◆ Problem to work on
Return every line of the records below verbatim, with no pictures in the copy.

◆ Input for this task
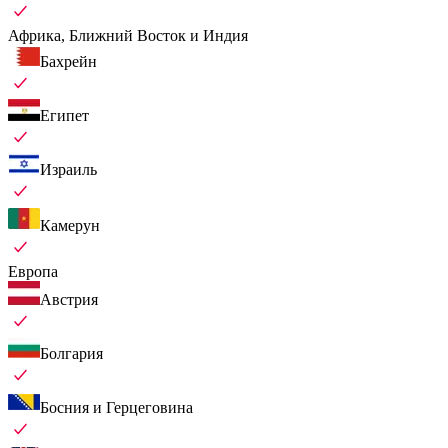
Африка, Ближний Восток и Индия
Бахрейн
Египет
Израиль
Камерун
Европа
Австрия
Болгария
Босния и Герцеговина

◆ The answer
Африка, Ближний Восток и Индия
Бахрейн
Египет
Израиль
Камерун
Европа
Австрия
Болгария
Босния и Герцеговина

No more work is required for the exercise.